9.4.08

Vertigem


Medo das alturas. Prédios que trepam, íngremes, pelas alturas. Lá do alto, os arranha-céus desafiam a sanidade mental dos que se atrevem a espreitar o abismo. Os estudiosos dos fenómenos da mente hão-de ter explicações para a atracção mórbida quando, lá do alto, não conseguimos reprimir o olhar que se escapa para as profundezas, em direcção do solo tão distante. Há naquele instante uma súbita náusea, como se o corpo tendesse a desequilibrar-se e o centro de gravidade no solo fosse o íman que atrai o corpo desde as alturas do arranha-céus. Há pesadelos que terminam assim: quando não houve força para travar a queda no abismo, interrompida apenas quando o pesadelo é despertado pelo sobressalto.

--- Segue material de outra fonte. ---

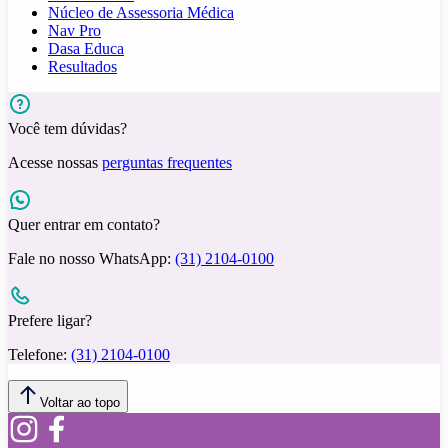
Núcleo de Assessoria Médica
Nav Pro
Dasa Educa
Resultados
Você tem dúvidas?
Acesse nossas
perguntas frequentes
Quer entrar em contato?
Fale no nosso WhatsApp:
(31) 2104-0100
Prefere ligar?
Telefone:
(31) 2104-0100
Voltar ao topo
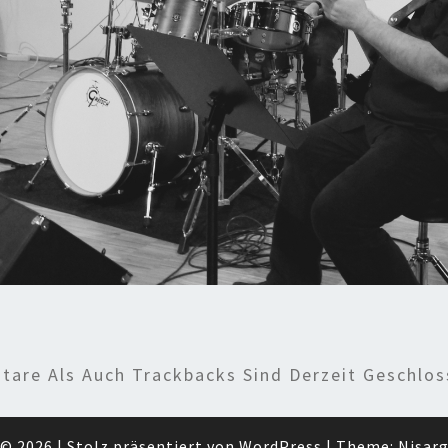
are Als Auch Trackbacks Sind Derzeit Geschlos
© 2026
|
Stolz präsentiert von
WordPress
|
Theme:
Nisar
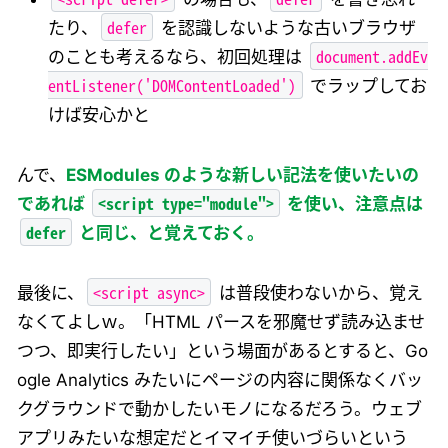
defer
たり、
を認識しないような古いブラウザ
document.addEv
のことも考えるなら、初回処理は
entListener('DOMContentLoaded')
でラップしてお
けば安心かと
んで、
ESModules のような新しい記法を使いたいの
<script type="module">
であれば
を使い、注意点は
defer
と同じ、と覚えておく。
<script async>
最後に、
は普段使わないから、覚え
なくてよしｗ。「HTML パースを邪魔せず読み込ませ
つつ、即実行したい」という場面があるとすると、Go
ogle Analytics みたいにページの内容に関係なくバッ
クグラウンドで動かしたいモノになるだろう。ウェブ
アプリみたいな想定だとイマイチ使いづらいという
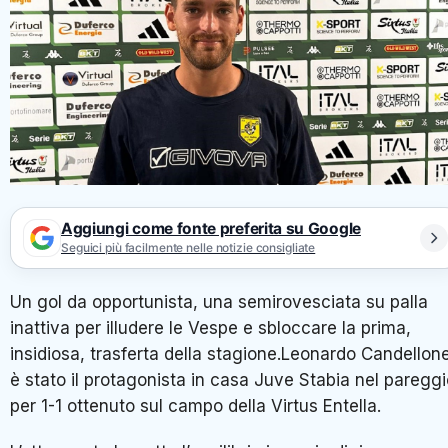
Aggiungi come fonte preferita su Google
Seguici più facilmente nelle notizie consigliate
Un gol da opportunista, una semirovesciata su palla
inattiva per illudere le Vespe e sbloccare la prima,
insidiosa, trasferta della stagione.Leonardo Candellon
è stato il protagonista in casa Juve Stabia nel paregg
per 1-1 ottenuto sul campo della Virtus Entella.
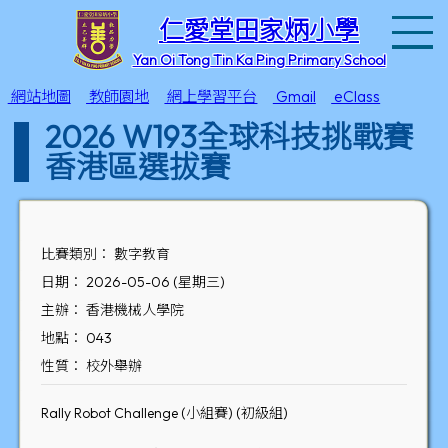
T
仁愛堂田家炳小學
Yan Oi Tong Tin Ka Ping Primary School
網站地圖
教師園地
網上學習平台
Gmail
eClass
2026 W193全球科技挑戰賽
香港區選拔賽
比賽類別： 數字教育
日期： 2026-05-06 (星期三)
主辦： 香港機械人學院
地點： 043
性質： 校外舉辦
Rally Robot Challenge (小組賽) (初級組)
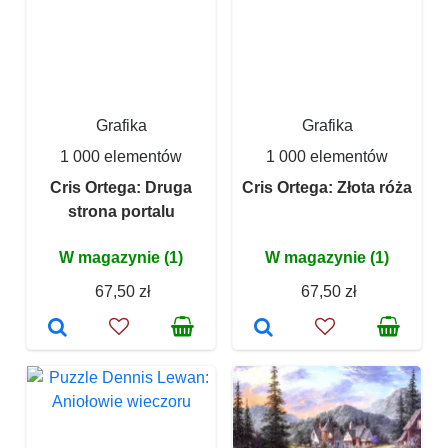
Grafika
Grafika
1 000 elementów
1 000 elementów
Cris Ortega: Druga
Cris Ortega: Złota róża
strona portalu
W magazynie (1)
W magazynie (1)
67,50 zł
67,50 zł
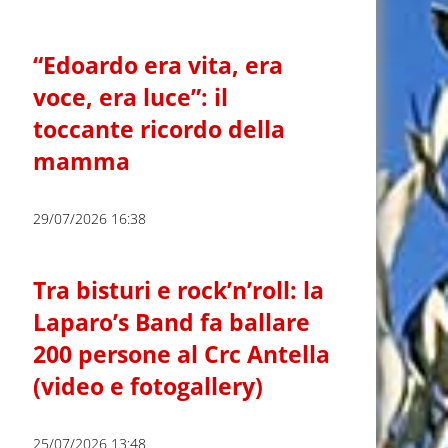
“Edoardo era vita, era
voce, era luce”: il
toccante ricordo della
mamma
29/07/2026 16:38
Tra bisturi e rock’n’roll: la
Laparo’s Band fa ballare
200 persone al Crc Antella
(video e fotogallery)
25/07/2026 13:48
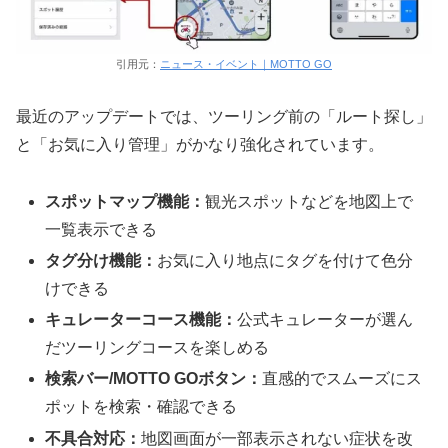
引用元：
ニュース・イベント｜MOTTO GO
最近のアップデートでは、ツーリング前の「ルート探し」
と「お気に入り管理」がかなり強化されています。
スポットマップ機能：
観光スポットなどを地図上で
一覧表示できる
タグ分け機能：
お気に入り地点にタグを付けて色分
けできる
キュレーターコース機能：
公式キュレーターが選ん
だツーリングコースを楽しめる
検索バー/MOTTO GOボタン：
直感的でスムーズにス
ポットを検索・確認できる
不具合対応：
地図画面が一部表示されない症状を改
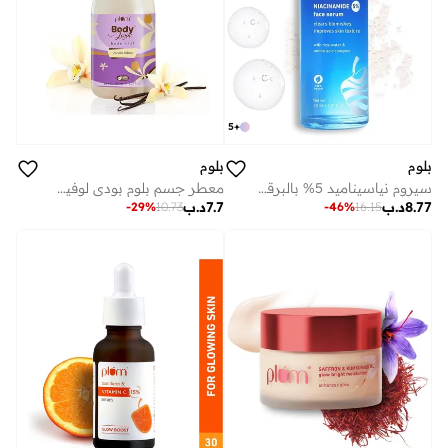
5
+
بلوم
بلوم
سيروم نياسيناميد 5% بالبرقوق | سيروم للوجه | بماء الأرز ومركب الأحماض الأمينية | يزيل العيوب ويحسن نسيج البشرة | يضيء البشرة | لجميع أنواع البشرة | نباتي 100% (30 مل)
معطر جسم بلوم بودي لوفين فانيلا فايبس | نباتي ١٠٠٪ | بخاخ عطر شتوي دافئ برائحة الفانيليا للنساء | ينعش على الفور
8.77
د.ب
7.7
د.ب
-
29
%
10.73
-
46
%
16.15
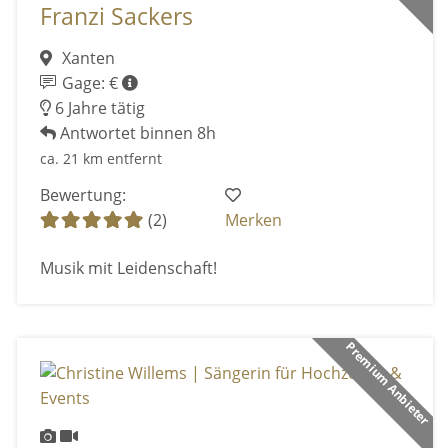
Franzi Sackers
Xanten
Gage: €
6 Jahre tätig
Antwortet binnen 8h
ca. 21 km entfernt
Bewertung:
(2)
Merken
Musik mit Leidenschaft!
Premium Anbieter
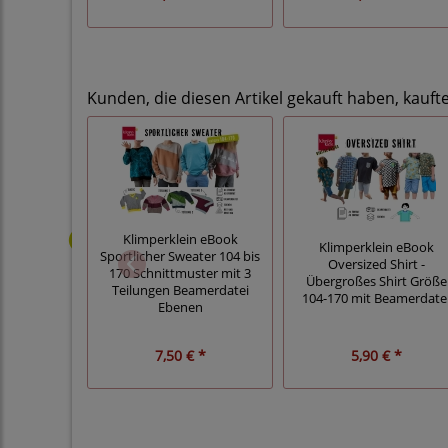
Kunden, die diesen Artikel gekauft haben, kauft
Klimperklein eBook
Klimperklein eBook
Sportlicher Sweater 104 bis
Oversized Shirt -
170 Schnittmuster mit 3
Übergroßes Shirt Größe
Teilungen Beamerdatei
104-170 mit Beamerdate
Ebenen
7,50 € *
5,90 € *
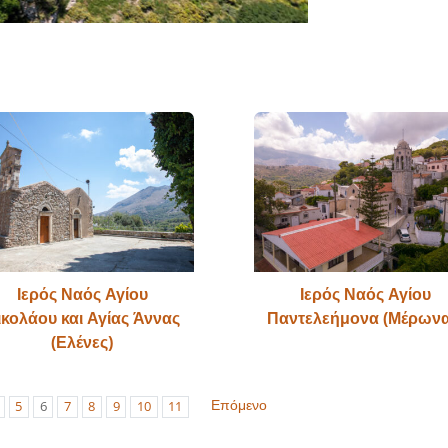
Ιερός Ναός Αγίου
Ιερός Ναός Αγίου
ικολάου και Αγίας Άννας
Παντελεήμονα (Μέρωνα
(Ελένες)
Επόμενο
5
6
7
8
9
10
11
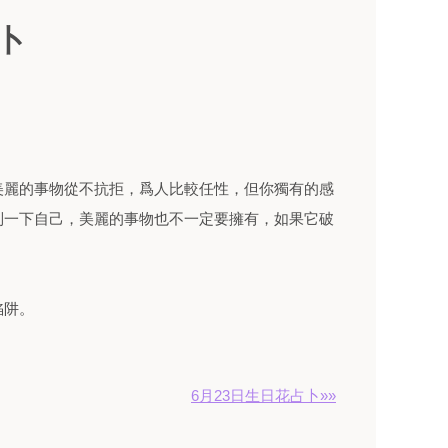
卜
美麗的事物從不抗拒，爲人比較任性，但你獨有的感
制一下自己，美麗的事物也不一定要擁有，如果它破
。
陷阱。
6月23日生日花占卜»»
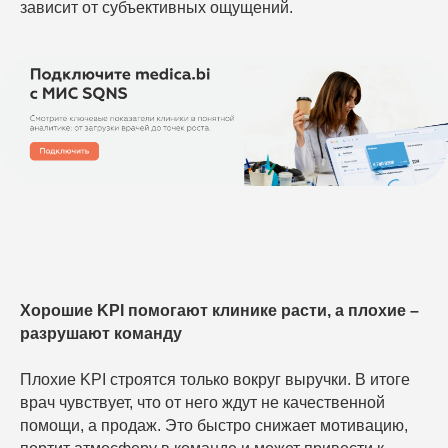
зависит от субъективных ощущений.
Хорошие KPI помогают клинике расти, а плохие –
разрушают команду
Плохие KPI строятся только вокруг выручки. В итоге
врач чувствует, что от него ждут не качественной
помощи, а продаж. Это быстро снижает мотивацию,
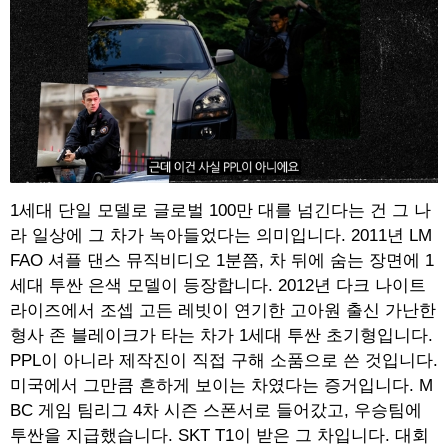
1세대 단일 모델로 글로벌 100만 대를 넘긴다는 건 그 나
라 일상에 그 차가 녹아들었다는 의미입니다. 2011년 LM
FAO 셔플 댄스 뮤직비디오 1분쯤, 차 뒤에 숨는 장면에 1
세대 투싼 은색 모델이 등장합니다. 2012년 다크 나이트
라이즈에서 조셉 고든 레빗이 연기한 고아원 출신 가난한
형사 존 블레이크가 타는 차가 1세대 투싼 초기형입니다.
PPL이 아니라 제작진이 직접 구해 소품으로 쓴 것입니다.
미국에서 그만큼 흔하게 보이는 차였다는 증거입니다. M
BC 게임 팀리그 4차 시즌 스폰서로 들어갔고, 우승팀에
투싼을 지급했습니다. SKT T1이 받은 그 차입니다. 대회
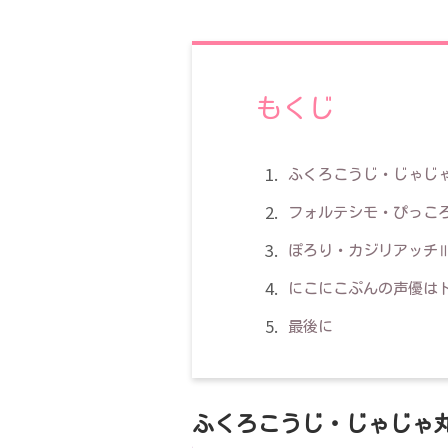
もくじ
ふくろこうじ・じゃじ
フォルテシモ・ぴっこ
ぽろり・カジリアッチ
にこにこぷんの声優は
最後に
ふくろこうじ・じゃじゃ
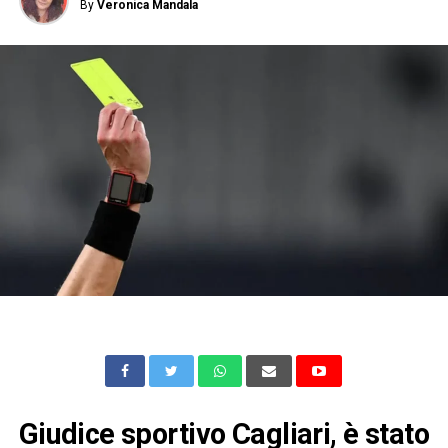
By
Veronica Mandala
Giudice sportivo Cagliari, è stato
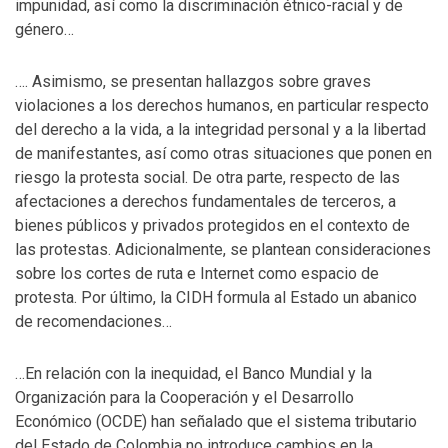
impunidad, así como la discriminación étnico-racial y de
género…
…. Asimismo, se presentan hallazgos sobre graves
violaciones a los derechos humanos, en particular respecto
del derecho a la vida, a la integridad personal y a la libertad
de manifestantes, así como otras situaciones que ponen en
riesgo la protesta social. De otra parte, respecto de las
afectaciones a derechos fundamentales de terceros, a
bienes públicos y privados protegidos en el contexto de
las protestas. Adicionalmente, se plantean consideraciones
sobre los cortes de ruta e Internet como espacio de
protesta. Por último, la CIDH formula al Estado un abanico
de recomendaciones…
…En relación con la inequidad, el Banco Mundial y la
Organización para la Cooperación y el Desarrollo
Económico (OCDE) han señalado que el sistema tributario
del Estado de Colombia no introduce cambios en la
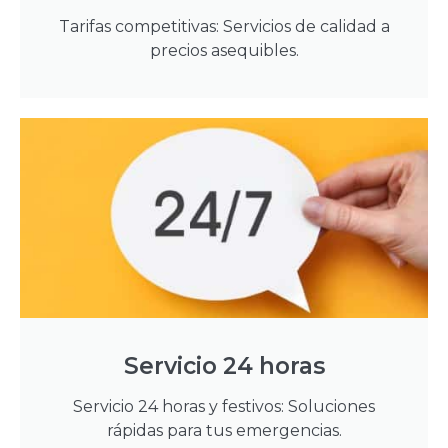
Tarifas competitivas: Servicios de calidad a
precios asequibles.
Servicio 24 horas
Servicio 24 horas y festivos: Soluciones
rápidas para tus emergencias.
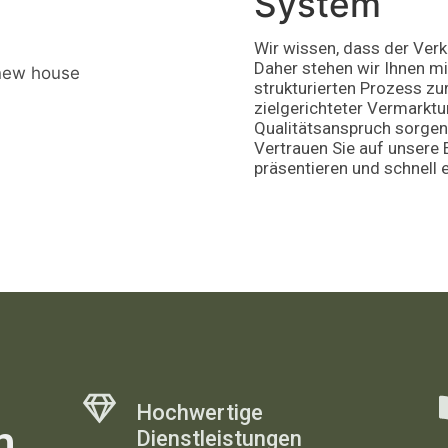
System
Wir wissen, dass der Verka
Daher stehen wir Ihnen mi
strukturierten Prozess zu
zielgerichteter Vermark
Qualitätsanspruch sorgen 
Vertrauen Sie auf unsere 
präsentieren und schnell e
Hochwertige
m
Dienstleistungen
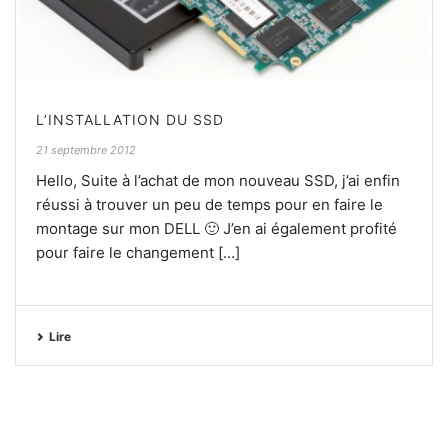
L’INSTALLATION DU SSD
21 septembre 2012
Hello, Suite à l’achat de mon nouveau SSD, j’ai enfin
réussi à trouver un peu de temps pour en faire le
montage sur mon DELL 🙂 J’en ai également profité
pour faire le changement [...]
Lire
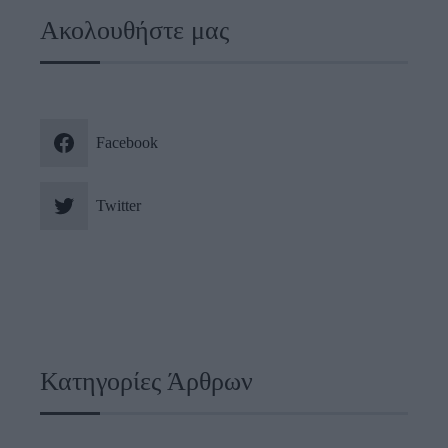
Ακολουθήστε μας
Facebook
Twitter
Κατηγορίες Άρθρων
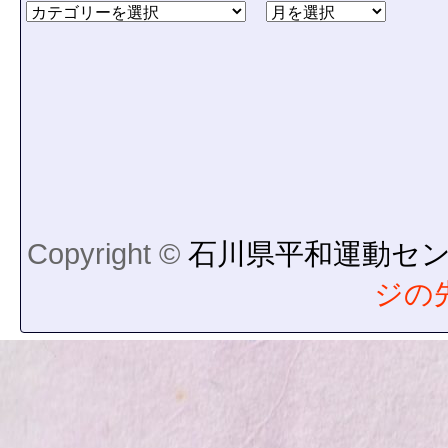
Copyright ©
石川県平和運動セ
ジの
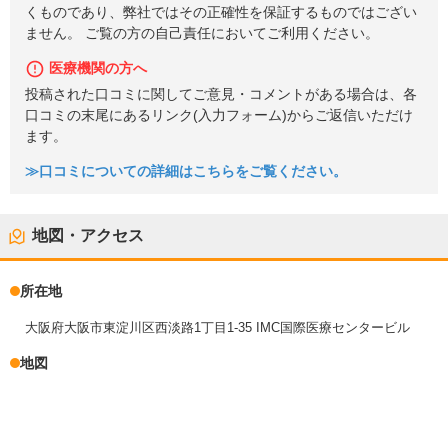
くものであり、弊社ではその正確性を保証するものではござい
ません。 ご覧の方の自己責任においてご利用ください。
医療機関の方へ
投稿された口コミに関してご意見・コメントがある場合は、各
口コミの末尾にあるリンク(入力フォーム)からご返信いただけ
ます。
≫口コミについての詳細はこちらをご覧ください。
地図・アクセス
所在地
大阪府大阪市東淀川区西淡路1丁目1-35 IMC国際医療センタービル
地図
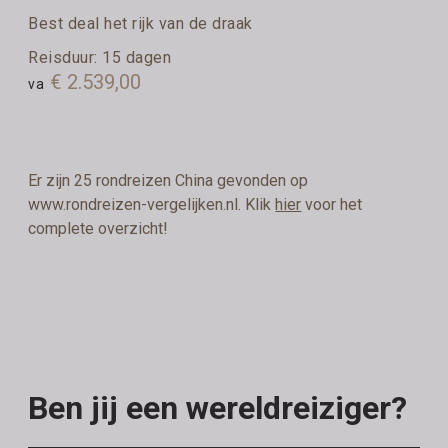
Best deal het rijk van de draak
Reisduur: 15 dagen
€ 2.539,00
va
Er zijn 25 rondreizen China gevonden op
www.rondreizen-vergelijken.nl. Klik
hier
voor het
complete overzicht!
Ben jij een wereldreiziger?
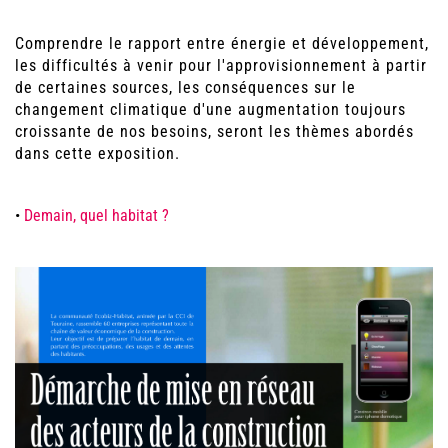
Comprendre le rapport entre énergie et développement,
les difficultés à venir pour l'approvisionnement à partir
de certaines sources, les conséquences sur le
changement climatique d'une augmentation toujours
croissante de nos besoins, seront les thèmes abordés
dans cette exposition.
•
Demain, quel habitat ?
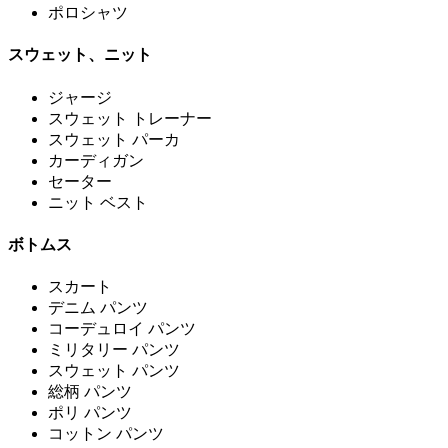
ポロシャツ
スウェット、ニット
ジャージ
スウェット トレーナー
スウェット パーカ
カーディガン
セーター
ニット ベスト
ボトムス
スカート
デニム パンツ
コーデュロイ パンツ
ミリタリー パンツ
スウェット パンツ
総柄 パンツ
ポリ パンツ
コットン パンツ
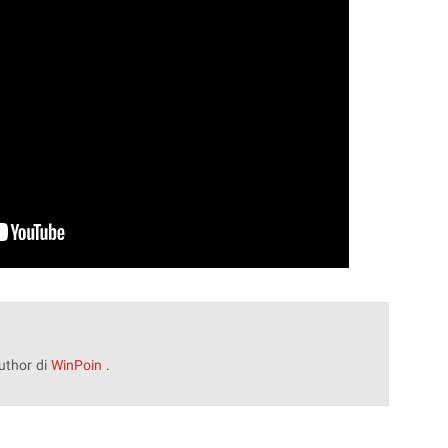
uthor di
WinPoin
.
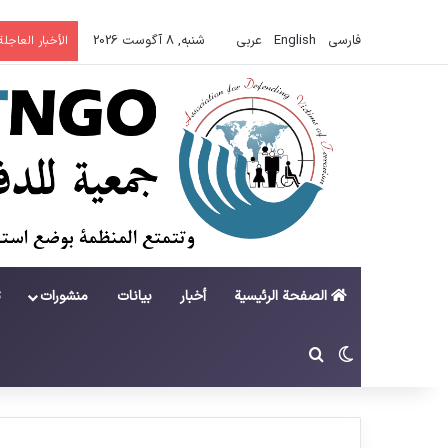
فارسی
English
عربي
شنبه, 8 آگوست 2026
الأخبار العاجلة
الصفحة الرئيسية
أخبار
بيانات
منشورات
ت
تغییر پوسته
جستجو برای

Uma experiência curiosa há anos, no alto da torre panorâmica de Toronto. Quando o elevador finda a sua ascensão chega-se ao piso onde a torre alarga a sua baia numa protuberância panorâmica. Alberga um espaço que faz furor entre turistas. A certa altura, vê-se um ajuntamento de pessoas. Quando se consegue chegar à frente, percebe-se a razão do ajuntamento. As pessoas avançam, receosas, pé ante pé. Quando derrotam o medo, nota-se-lhes o ar triunfante. Afinal era tão fácil. Não havia motivo para as resistências iniciais que as impediam de dar os passos que faltavam para saírem com a coroa triunfante, como se fosse um feito só ao alcance de heróis (contudo, de pacotilha).

Lá no cimo da torre, há um lugar reservado às experiências mentais. Subitamente, o solo perde a sua opacidade. O chão é feito de uma vidraça que deixa a nu o abismo que separa as alturas do solo lá tão em baixo. O passo em frente, da segurança do chão de madeira para o envidraçado solo que deixa debaixo dos pés a sensação de queda no abismo, é um acto de coragem. Exige derrotar a resistência mental que tolhe os movimentos.

O passo em frente não é inseguro – os engenheiros terão sabido calcular a resistência dos materiais que acautela a segurança dos que afrontam o abismo. Só que há um travão mental que atemoriza os movimentos e abranda o passo. Que segue, muito relutante, deslocando com lentidão os pés desde o cómodo solo baço até ao solo transparente que dá a sensação de uma queda livre até ao chão letal. Há resistências mentais que são difíceis de derrotar. É certo que há doidivanas que ali chegam e, emproando-se na condição de heróis do momento, ensaiam um estridente pulo para cima do chão envidraçado, quase levando à síncope os receosos que tentam derrotar as resistências vindas dentro de si. Logo se percebe que esses corajosos são uma falácia. E que terão estado ali uns minutos antes, uns dias antes, noutra ocasião qualquer. Que não são virgens no falso salto no abismo.

Quando o medo é derrotado e a mente por fim compreende que o abismo debaixo dos pés tem a rede de segurança do chão envidraçado, sobra a inexplicável sensação: afinal um acto tão fácil e, contudo, o passo inicial tão difícil de dar. Como as coisas ao início tão difíceis se esbatem na sua própria facilidade. A mente, um labirinto que nos aprisiona tantas vezes a sensações que se esfumam numa ilusão. As vertigens são um engodo da mente atraiçoada pelos seus abismos propositados. Quando, no alto de um arranha-céus, ou nas alturas que chegam para alimentar as vertigens, o corpo se empresta a um estranho cambalear que o parece empurrar contra o vazio, a contradição das sensações que queremos evitar mas parecem irrecusáveis.

Nas vertigens, a atracção inata pelas contradições interiores. O desafio à coerência que ostentamos, sinal de um caminho sem desvios, nunca erros nas encruzilhadas que se semeiam. Pelas vertigens, uma indeclinável embriaguez que nos deixa gagos perante os alicerces da coerência apregoada. As vertigens desnudam as incongruências que contaminam o castelo que resguarda a coerência. Para além das alturas, há uma vertigem que teimo em recusar: a vertigem do poder, a ostentação faustosa do poder, com as solenidades que o engalanam, o complexo de farda dos que são incapazes de discernir autoridade de autoritarismo.

Esta vertigem pessoal consuma-se num efeito: o anarquismo militante esmerado com o correr do tempo.